WHAT YOU NEED TO DO » Please return the lines, both ends included, that run from the one containing "CÔNG TY TNHH CHÂU ĐẠI Á" to the last line of the data below, exactly and alone.

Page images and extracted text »
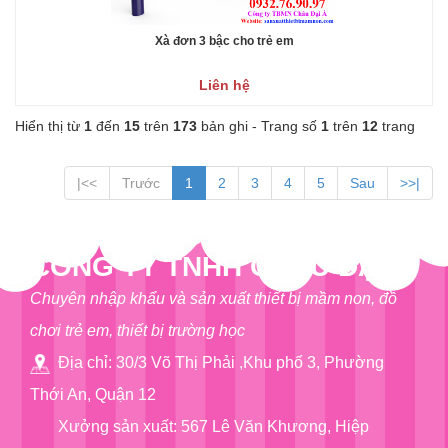
Xà đơn 3 bậc cho trẻ em
Liên hệ
Hiển thị từ
1
đến
15
trên
173
bản ghi - Trang số
1
trên
12
trang
|<<
Trước
1
2
3
4
5
Sau
>>|
CÔNG TY TNHH CHÂU ĐẠI Á
Chuyên nhập khẩu và sản xuất thiết bị mầm non, đồ
chơi trẻ em, thiết bị trường học
Địa chỉ: 30/3 Võ Thị Phải ,Khu phố 3, Phường
Thới An, Quận 12
Xưởng sản xuất: 567 Lê Văn Khương, Hiệp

WRITTEN REPLY »
CÔNG TY TNHH CHÂU ĐẠI Á
Chuyên nhập khẩu và sản xuất thiết bị mầm non, đồ
chơi trẻ em, thiết bị trường học
Địa chỉ: 30/3 Võ Thị Phải ,Khu phố 3, Phường
Thới An, Quận 12
Xưởng sản xuất: 567 Lê Văn Khương, Hiệp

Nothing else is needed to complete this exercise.